Mais biodiversidade pode melhorar o bem-estar dos peixes? Estudo com lebistes traz novas evidências
- News Fauna em foco

- há 4 horas
- 2 min de leitura

A composição de um aquário pode influenciar muito mais do que sua aparência. Um estudo publicado em 2026 na revista Applied Animal Behaviour Science investigou se diferentes níveis de biodiversidade vegetal poderiam afetar o bem-estar de lebistes (Poecilia reticulata).
Os pesquisadores realizaram dois experimentos. Primeiro, avaliaram se os peixes apresentavam preferência entre um ambiente contendo três espécies de plantas e outro com apenas uma espécie. Nesse teste, não foi observada preferência significativa pelo ambiente com maior biodiversidade.
Em seguida, os lebistes foram mantidos durante 30 dias em três condições: alta biodiversidade vegetal, com três espécies de plantas; baixa biodiversidade, com uma única espécie; e um ambiente controle, sem plantas. Após esse período, foram avaliados indicadores comportamentais e fisiológicos relacionados ao bem-estar.
Nos testes comportamentais, a presença de plantas esteve associada à redução de comportamentos relacionados à ansiedade quando comparada ao ambiente sem vegetação.

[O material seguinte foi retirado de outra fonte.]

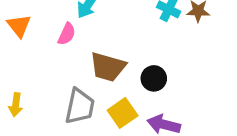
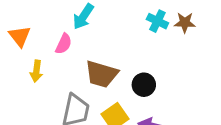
yellow arrow: (16, 105) -> (36, 71), moved

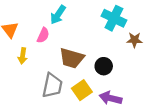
cyan cross: (157, 21) -> (114, 18), size x1.5
brown star: (185, 23) -> (134, 40), moved

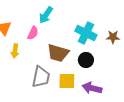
cyan cross: (114, 18) -> (86, 33), moved
yellow square: (82, 90) -> (67, 81), turned 36

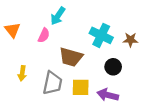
yellow arrow: (15, 51) -> (22, 73), moved
black circle: (86, 60) -> (113, 67), moved

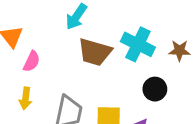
pink semicircle: (44, 35) -> (32, 61), moved
brown trapezoid: (71, 57) -> (95, 52), moved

Entretanto, esse benefício não dependeu necessariamente de haver três espécies diferentes: os grupos com uma e três espécies apresentaram respostas comportamentais distintas, mostrando que a presença e até a espécie de planta utilizada podem influenciar os resultados.
Já nos indicadores fisiológicos, surgiu um resultado particularmente interessante. Os peixes mantidos com três espécies de plantas apresentaram menor concentração basal de cortisol em comparação ao grupo sem plantas. As médias foram de 9,58 ng/mL no grupo de alta biodiversidade, 12,07 ng/mL no grupo de baixa biodiversidade e 16,58 ng/mL no grupo controle. A diferença estatisticamente significativa ocorreu entre o grupo sem plantas e o grupo com três espécies.

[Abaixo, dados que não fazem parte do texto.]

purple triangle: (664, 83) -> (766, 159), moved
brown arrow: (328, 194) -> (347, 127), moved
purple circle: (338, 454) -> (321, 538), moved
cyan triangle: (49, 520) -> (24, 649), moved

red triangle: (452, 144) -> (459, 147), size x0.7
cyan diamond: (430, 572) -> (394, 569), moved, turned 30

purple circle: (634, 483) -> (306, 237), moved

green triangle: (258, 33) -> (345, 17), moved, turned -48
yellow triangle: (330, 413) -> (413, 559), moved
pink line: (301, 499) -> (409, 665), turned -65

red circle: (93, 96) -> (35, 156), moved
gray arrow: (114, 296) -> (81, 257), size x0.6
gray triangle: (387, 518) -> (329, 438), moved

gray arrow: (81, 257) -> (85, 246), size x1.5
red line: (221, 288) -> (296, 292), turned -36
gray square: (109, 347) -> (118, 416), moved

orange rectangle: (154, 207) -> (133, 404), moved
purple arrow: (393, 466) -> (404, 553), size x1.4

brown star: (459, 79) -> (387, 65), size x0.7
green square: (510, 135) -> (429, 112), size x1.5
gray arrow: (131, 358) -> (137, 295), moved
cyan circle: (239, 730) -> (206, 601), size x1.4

Esses resultados sugerem que ambientes com maior biodiversidade vegetal podem favorecer aspectos fisiológicos do bem-estar dos lebistes, embora os próprios autores ressaltem que os efeitos encontrados foram parciais e ainda precisam ser investigados em outras espécies e com diferentes formas de biodiversidade.

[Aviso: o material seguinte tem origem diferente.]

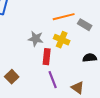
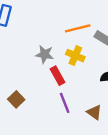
red rectangle: (47, 57) -> (58, 76), turned -35

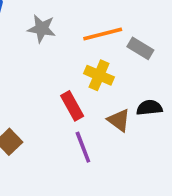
gray star: (45, 54) -> (42, 29), moved
brown triangle: (94, 112) -> (119, 120), moved

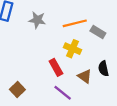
black semicircle: (149, 108) -> (103, 69), turned -96
purple line: (83, 147) -> (63, 93), turned -30

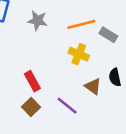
red rectangle: (56, 67) -> (32, 81), moved
brown square: (17, 89) -> (31, 107), moved

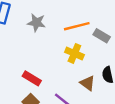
red rectangle: (32, 81) -> (32, 78), turned -30

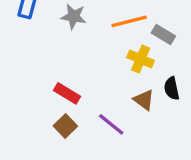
yellow cross: (74, 53) -> (141, 59), moved

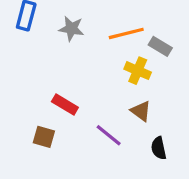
black semicircle: (172, 88) -> (159, 148), moved
brown square: (65, 126) -> (44, 137), moved, turned -30

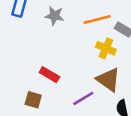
brown triangle: (141, 111) -> (108, 80), size x1.5
purple line: (109, 135) -> (83, 98), turned -70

Do ponto de vista prático, o trabalho reforça uma ideia cada vez mais importante no manejo de animais aquáticos: o aquário não deve ser pensado apenas como um espaço visualmente bonito, mas como um ambiente capaz de oferecer condições adequadas para o comportamento e a fisiologia dos animais. Os autores apontam que o enriquecimento com elementos naturais, como plantas, pode ser uma ferramenta relevante para o bem-estar de peixes mantidos em cativeiro.

Fonte: Varracchio, C. et al. (2026). High biodiversity may improve fish welfare. Applied Animal Behaviour Science, 300, 107001.